I'm not sure how much hope fits into the Bayesian analysis. My impression is that doing things like pressuring coroners is routine in the US and probably in Italy as well. Of course, pressuring coroners is a special case of "doing things like pressuring coroners" and thus unlikely a-priori, but its not very unlikely a-priori and once the possibility is raised it doesn't call for much penalty.

Comment author: AnnaGilmour 15 December 2009 04:25:41PM 1 point [-]

The significant factor though is not that the coroner was fired and replaced by someone who would report multiple perpetrators. The significant factor is that the original, unprompted, unbiased, objective analysis was that it was a single perpetrator.

Comment author: pete22 15 December 2009 06:01:22PM 0 points [-]

Anna, I'd be curious to see the link on this when you get a chance.

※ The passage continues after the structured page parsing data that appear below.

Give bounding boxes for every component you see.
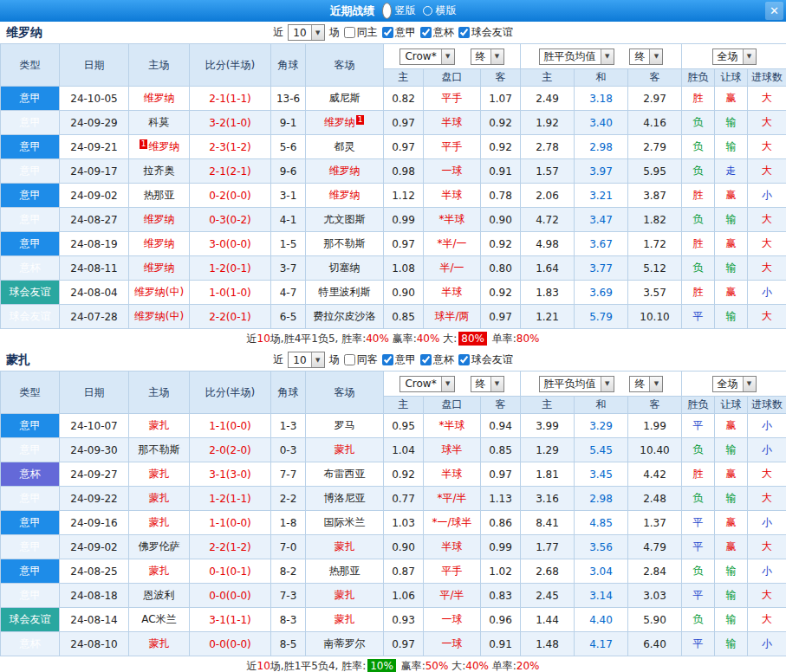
team-label: 维罗纳(中) xyxy=(134,310,184,322)
cell-competition: 意杯 xyxy=(1,462,60,487)
cell-home-team: 恩波利 xyxy=(129,584,190,608)
cell-score: 3-1(1-1) xyxy=(190,608,271,632)
chevron-down-icon: ▼ xyxy=(743,377,756,391)
cell-away-team: 维罗纳1 xyxy=(306,111,384,135)
close-icon[interactable]: ✕ xyxy=(765,2,783,20)
bookmaker-select[interactable]: Crow*▼ xyxy=(399,376,454,392)
cell-euro-away-odds: 3.03 xyxy=(628,584,682,608)
summary-segment: 50% xyxy=(425,660,449,672)
cell-competition: 意甲 xyxy=(1,111,60,135)
league-filter-checkbox[interactable] xyxy=(458,27,470,38)
bookmaker-select[interactable]: Crow*▼ xyxy=(399,48,454,65)
team-label: 热那亚 xyxy=(144,189,175,201)
league-filter-0[interactable]: 意甲 xyxy=(382,25,416,40)
titlebar-group: 近期战绩 竖版 横版 xyxy=(330,3,457,19)
red-card-badge: 1 xyxy=(140,139,148,149)
cell-score: 2-2(0-1) xyxy=(190,305,271,329)
chevron-down-icon: ▼ xyxy=(311,352,324,367)
cell-date: 24-09-27 xyxy=(60,462,129,487)
asian-final-select[interactable]: 终▼ xyxy=(471,48,504,65)
cell-score: 2-3(1-2) xyxy=(190,135,271,159)
col-header-score: 比分(半场) xyxy=(190,372,271,414)
cell-competition: 意甲 xyxy=(1,232,60,256)
chevron-down-icon: ▼ xyxy=(743,49,756,64)
team-label: 布雷西亚 xyxy=(324,468,366,480)
league-filter-2[interactable]: 球会友谊 xyxy=(458,25,513,40)
cell-competition: 意甲 xyxy=(1,87,60,111)
cell-goals: 小 xyxy=(748,438,786,462)
same-side-checkbox[interactable] xyxy=(344,354,355,365)
cell-handicap: 半球 xyxy=(424,462,481,487)
cell-date: 24-08-27 xyxy=(60,208,129,232)
col-header-date: 日期 xyxy=(60,44,129,87)
team-section-verona: 维罗纳 近 10▼ 场 同主 意甲意杯球会友谊 类型 日期 主场 比分(半场) … xyxy=(0,22,786,349)
cell-euro-away-odds: 2.97 xyxy=(628,87,682,111)
cell-goals: 大 xyxy=(748,608,786,632)
layout-radio-horizontal[interactable]: 横版 xyxy=(423,3,457,18)
same-side-filter[interactable]: 同主 xyxy=(344,25,378,40)
league-filter-checkbox[interactable] xyxy=(382,27,393,38)
cell-handicap-result: 输 xyxy=(715,632,748,656)
chevron-down-icon: ▼ xyxy=(649,377,662,391)
league-filter-checkbox[interactable] xyxy=(382,354,393,365)
league-filter-checkbox[interactable] xyxy=(420,27,432,38)
euro-final-select[interactable]: 终▼ xyxy=(629,48,663,65)
cell-handicap: 平手 xyxy=(424,135,481,159)
league-filter-1[interactable]: 意杯 xyxy=(420,352,454,367)
cell-competition: 意甲 xyxy=(1,208,60,232)
league-filter-checkbox[interactable] xyxy=(420,354,432,365)
league-filter-2[interactable]: 球会友谊 xyxy=(458,352,513,367)
games-label: 场 xyxy=(329,25,340,40)
cell-euro-away-odds: 5.12 xyxy=(628,256,682,281)
match-count-select[interactable]: 10▼ xyxy=(288,24,324,41)
cell-handicap-result: 输 xyxy=(715,487,748,511)
summary-segment: 近 xyxy=(247,333,257,345)
cell-handicap-result: 输 xyxy=(715,135,748,159)
cell-euro-draw-odds: 3.67 xyxy=(575,232,628,256)
near-label: 近 xyxy=(273,25,283,40)
cell-euro-draw-odds: 3.47 xyxy=(575,208,628,232)
team-label: 都灵 xyxy=(335,140,355,152)
layout-radio-vertical[interactable]: 竖版 xyxy=(382,3,416,19)
cell-home-team: 维罗纳 xyxy=(129,256,190,281)
cell-handicap: 半球 xyxy=(424,281,481,305)
cell-goals: 大 xyxy=(748,535,786,559)
team-label: 维罗纳 xyxy=(144,92,175,104)
select-value: 终 xyxy=(630,49,649,64)
cell-home-team: 维罗纳 xyxy=(129,232,190,256)
cell-competition: 球会友谊 xyxy=(1,305,60,329)
cell-score: 0-3(0-2) xyxy=(190,208,271,232)
summary-segment: 近 xyxy=(247,660,257,672)
cell-handicap-result: 赢 xyxy=(715,535,748,559)
cell-corners: 5-6 xyxy=(271,135,306,159)
cell-asian-away-odds: 0.99 xyxy=(481,535,521,559)
euro-mean-select[interactable]: 胜平负均值▼ xyxy=(539,376,614,392)
col-header-type: 类型 xyxy=(1,372,60,414)
table-row: 球会友谊24-08-14AC米兰3-1(1-1)8-3蒙扎0.93一球0.961… xyxy=(1,608,786,632)
scope-select[interactable]: 全场▼ xyxy=(712,376,757,392)
league-filter-checkbox[interactable] xyxy=(458,354,470,365)
same-side-filter[interactable]: 同客 xyxy=(344,352,378,367)
table-row: 意甲24-09-02热那亚0-2(0-0)3-1维罗纳1.12半球0.782.0… xyxy=(1,184,786,208)
cell-result: 平 xyxy=(682,305,715,329)
scope-select[interactable]: 全场▼ xyxy=(712,48,757,65)
cell-competition: 意甲 xyxy=(1,414,60,438)
cell-score: 1-2(0-1) xyxy=(190,256,271,281)
league-filter-1[interactable]: 意杯 xyxy=(420,25,454,40)
col-header-home: 主场 xyxy=(129,44,190,87)
euro-final-select[interactable]: 终▼ xyxy=(629,376,663,392)
team-label: 威尼斯 xyxy=(329,92,361,104)
league-filter-0[interactable]: 意甲 xyxy=(382,352,416,367)
titlebar: 近期战绩 竖版 横版 ✕ xyxy=(0,0,786,22)
cell-asian-home-odds: 0.98 xyxy=(384,159,424,184)
same-side-checkbox[interactable] xyxy=(344,27,355,38)
table-row: 意甲24-09-29科莫3-2(1-0)9-1维罗纳10.97半球0.921.9… xyxy=(1,111,786,135)
team-section-monza: 蒙扎 近 10▼ 场 同客 意甲意杯球会友谊 类型 日期 主场 比分(半场) 角… xyxy=(0,349,786,672)
cell-euro-draw-odds: 5.45 xyxy=(575,438,628,462)
match-count-select[interactable]: 10▼ xyxy=(288,352,324,368)
col-header-euro-home: 主 xyxy=(521,69,575,87)
asian-final-select[interactable]: 终▼ xyxy=(471,376,504,392)
cell-handicap: 平/半 xyxy=(424,584,481,608)
team-label: 蒙扎 xyxy=(335,540,355,552)
euro-mean-select[interactable]: 胜平负均值▼ xyxy=(539,48,614,65)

Comment author: AnnaGilmour 15 December 2009 06:08:18PM 1 point [-]

If you type "Mignini fired coroner" into Google, a list of articles comes up. There were too many from which to choose.

Additionally, a great specific, scientific explanation and analysis on the LCN DNA gathering and testing can be found at ScienceSpheres by Mark Waterbury. He starts the blog that way. He has a PhD in materials science.

Comment author: pete22 15 December 2009 07:36:58PM 1 point [-]

I tried a Google search -- I get a few mentions of Mignini firing his coroner, but they either don't mention a reason or they say it was punishment for leaks to the press. None seem to be from impartial sources, i.e. one is from that truejustice site, another is an article in the Stranger (seattle weekly) by a friend of Amanda's ...the closest thing to a real news site was a Vanity Fair article, and like the others it doesn't mention the first coroner saying there was one assailant.

This is the problem I mentioned in another comment -- all of our info is second- or third-hand. I'm surprised at how comfortable people are citing this stuff. If this was a comparably public case in the US, there's a good chance the entire reports from both the old and new coroner would be on the Smoking Gun and we could be linking to them directly...

Comment author: AnnaGilmour 15 December 2009 09:25:32PM 0 points [-]

It was part of the trial, however, which is why people cite it.

Comment author: pete22 16 December 2009 12:20:54AM 2 points [-]

One thing to remember is that Mignini fired the coroner doing autopsy investigation when that person said it was the injuries of a single perpetrator. He then hired someone who said it was more than one perpetrator. If you would like, I can find a link to back it up. So the original report said one person caused the injuries.

Again, can you give us your source for this? I'm not doubting you, I just want to get an idea of where it comes from.

Comment author: AnnaGilmour 16 December 2009 01:03:36AM 2 points [-]

The following is from a recap of the defense's arguments on closing day. The recap was written by Kelly Brodbeck who was summarizing Ghirga's arguments. I think he got the rundown from a person present at the trial. This is the first thing I can cite. Will continue to look for more.

"He talked about how Mignini stated that the position and condition of Meredith showed that there was more than one person involved in the murder, but when the coroner Dr. Lali said that the body did not show that more than one person was involved, Mignini fired him and replaced him with someone who agreed with his assertions. He said “I wonder why he was really fired??” "

Comment author: AnnaGilmour 16 December 2009 01:19:38AM 1 point [-]

The lack of DNA evidence of a additional perpetrators corroborates the single suspect coroner's result.

Comment author: AnnaGilmour 16 December 2009 12:56:21AM 0 points [-]

No problem... I think even Mignini doesn't dispute it. But I'll seek it out.